Le défi soulevé par Anglade il y a trente ans demeure, sauf qu'il a gagné en acuité. Oh combien !

Cette voie « naturelle » gérée par le politique est alimentée par une montagne d'études essentiellement commanditées par l'étranger. Essentiellement aussi dans le but de gérer la position attribuée à Haïti dans la division internationale du travail.

" Pour tirer profit des ressources amoindries du pays et exploiter sa main-d’œuvre, les groupes et fac­tions dominantes, nationaux et étrangers, doivent obligatoirement recourir à l'élaboration de statistiques et de recherches. À cette nécessité que commande une profonde dégradation a répondu près d'un millier, je dis bien un milliers de travaux récents dont une cinquantaine de thèses doctorales et une centaine au moins de projets de recherches académiques. On vient de loin, des États-Unis, de la France, du Québec, de l'Allemagne, d'Israël, et de pratiquent tous les organismes internationaux ONU, OEA, CEPAL, BID, UNESCO, FAO, etc., s'occuper de recherches le plus souvent commanditées, pendant que d'autres compatriotes s'approprient ressources et main-d’œuvre. L'envers et l'endroit d'une même médaille. "

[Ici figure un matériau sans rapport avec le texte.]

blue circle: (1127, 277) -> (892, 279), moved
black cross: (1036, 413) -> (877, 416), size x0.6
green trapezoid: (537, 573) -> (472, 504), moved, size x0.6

Ces milliers d'études ne sont pas neutres. Elles ne vont pas non-plus au fond des choses; il ne faut pas qu'elles y aillent. Pourtant :

" Il y a une nette différence entre le discours de celui qui vit dans le bain national et le discours de celui qui vit ailleurs. Confronté avec diverses écoles de pensée, souvent contradictoires, ce dernier cherche à s'emparer d'une réalité nationale qui ne fait que lui échapper, la simple relation des faits ne pouvant lui fournir que l'image d'une formidable incohérence. Il lui reste alors à puiser ça et là les éléments en vue du bilan de ce que les thèses d'ailleurs lui ont apporté avant d'aborder la réalité nationale. "
(Philippe Rouzier : Échange et développement -1981-)

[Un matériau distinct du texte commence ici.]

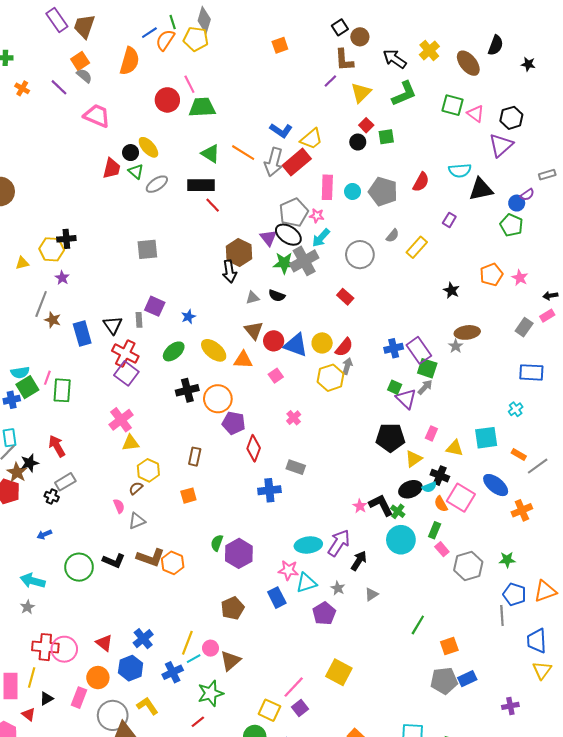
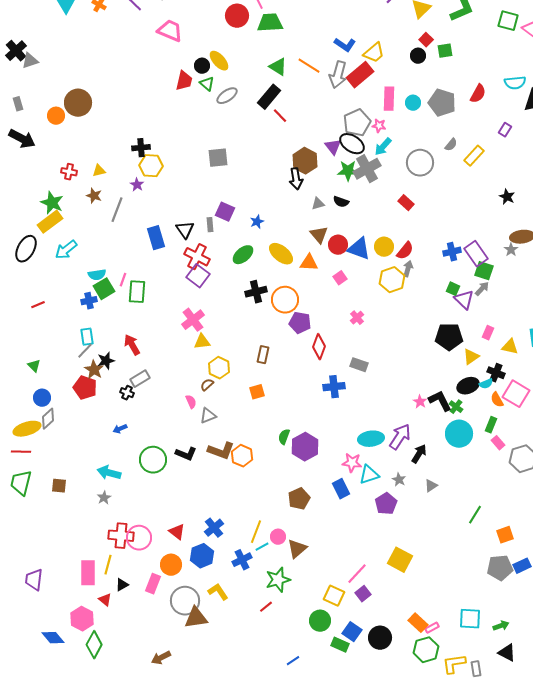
black rectangle: (201, 185) -> (269, 97), turned -50
yellow hexagon: (52, 249) -> (151, 166), moved
brown star: (53, 320) -> (94, 196), moved

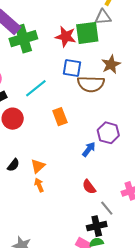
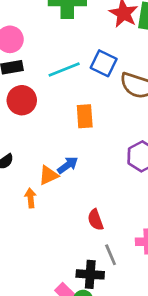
blue square: (72, 68) -> (104, 63), moved
blue arrow: (89, 149) -> (68, 165), moved
orange triangle: (38, 166) -> (48, 175), moved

Mais le chercheur qui est imprégné du vrai bain national doit se résigner à être un marron. Anglade a eu droit, alors qu'il était en prison, à cette remarque : « Dans ce pays, pour l'Haïtien, il n'y a que les Recherches Criminelles. » Ses geôliers n'avaient pas tort. Pour le chercheur haïtien, ses ancêtres « se retrouvent à Saint-Domingue par accident, condamnés sans raison aux travaux forcés à vie sur les plantations de denrées. Quiconque leu parle d'une perle des Antilles est un ennemi de la nation. Pour eux -et leurs descendants-, Saint-Domingue est le territoire de la haine, le domaine du diable, une malédiction » (Jean Casimir : Haïti chérie -2000-). Il ne peut dès lors être question d'un retour au bon vieux temps de la « perle des Antilles .» Cette dernière vision est le propre d'un projet en continuité avec le projet colonial. Face à cette vision, le projet marron d'une société ouverte sur l'extérieur mais dans une perspective de bien-être général du peuple haïtien.

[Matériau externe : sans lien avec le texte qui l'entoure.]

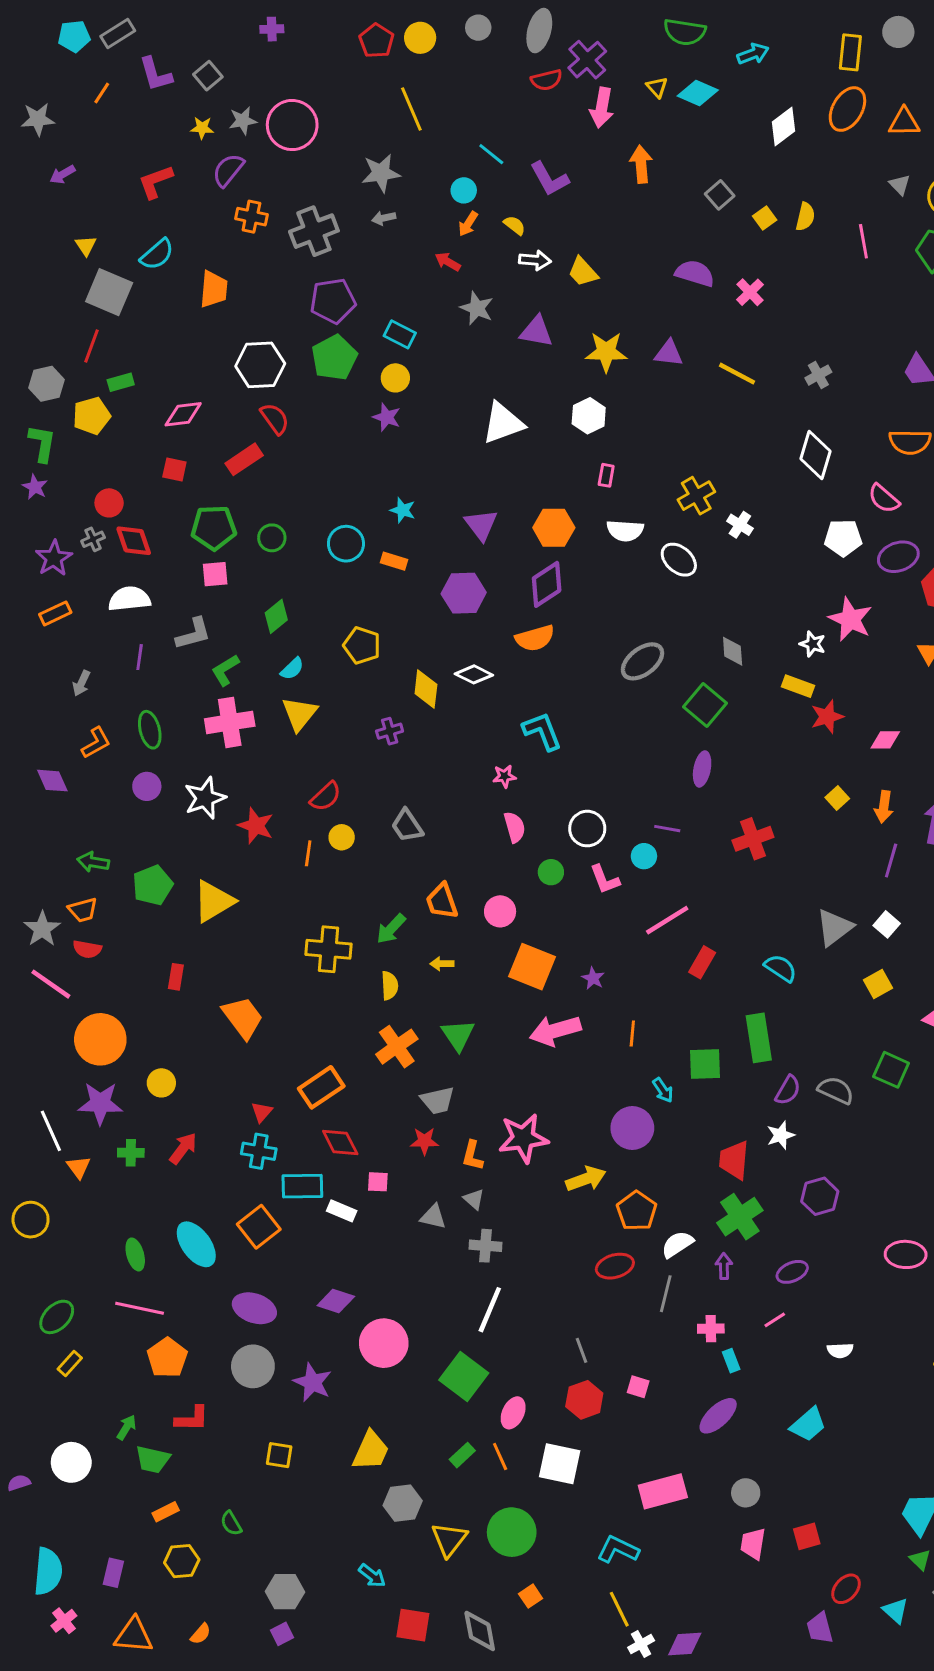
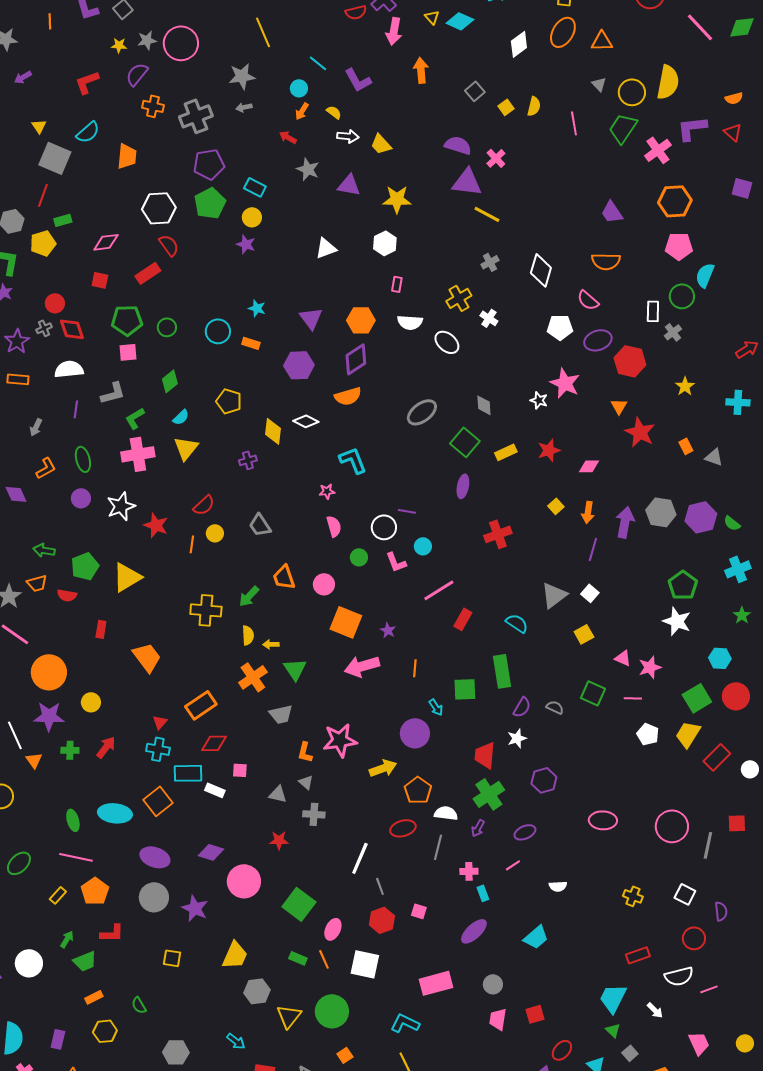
orange line: (102, 93) -> (50, 21), turned -35
purple triangle: (669, 353) -> (467, 182), moved, size x1.5
gray cross: (818, 375) -> (490, 262), moved
white triangle: (503, 423) -> (326, 248), size x0.7
orange rectangle: (55, 613) -> (18, 379), turned 30
yellow rectangle: (798, 686) -> (506, 452), moved, turned -45
purple line: (667, 829) -> (407, 511), moved
red semicircle: (87, 949) -> (67, 595), moved
yellow arrow: (442, 964) -> (271, 644), moved
gray semicircle: (836, 1090) -> (555, 707), size x0.7
red star: (424, 1141) -> (279, 840), moved
red diamond: (340, 1143) -> (214, 743), turned -64
cyan ellipse: (196, 1244) -> (115, 813), turned -48
white semicircle: (677, 1244) -> (446, 813), turned 40
purple arrow: (724, 1266) -> (478, 828), turned -150
white line: (490, 1310) -> (360, 858), moved
yellow rectangle: (70, 1363) -> (58, 895), moved
green rectangle: (462, 1455) -> (298, 958), turned 66
green trapezoid: (153, 1459) -> (85, 961), turned -35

En 1986, la société haïtienne s'est engagée dans une rupture jamais consommée. À la faveur de ce mouvement, deux présidents ont été élus à deux reprises chacun, « chargés d'extirper les structures politiques pourries. Ceux-ci s'adonnent plutôt au déchoucage de leurs opposants qu'ils remplacent par des inconditionnels. Ils n'effleurent même pas le système politique. Sans tarder, ils s'y adaptent et s'en accommodent » (Jean Casimir : Haïti chérie -2000-). Depuis 1804, la Nation haïtienne est en conflit avec l'État « que les élites et partis politiques ne savent pas gérer à la satisfaction de la Nation. »

La prétention de ce blog est d'apporter une contribution théorique dans le but de permettre cette jonction entre le politique d'une part et, d'autre part, le scientifique qui est un maillon faible dans le projet National en continuité avec les esclaves révoltés qui ont donné 1804 et la société marrone qui font l'identité haïtienne.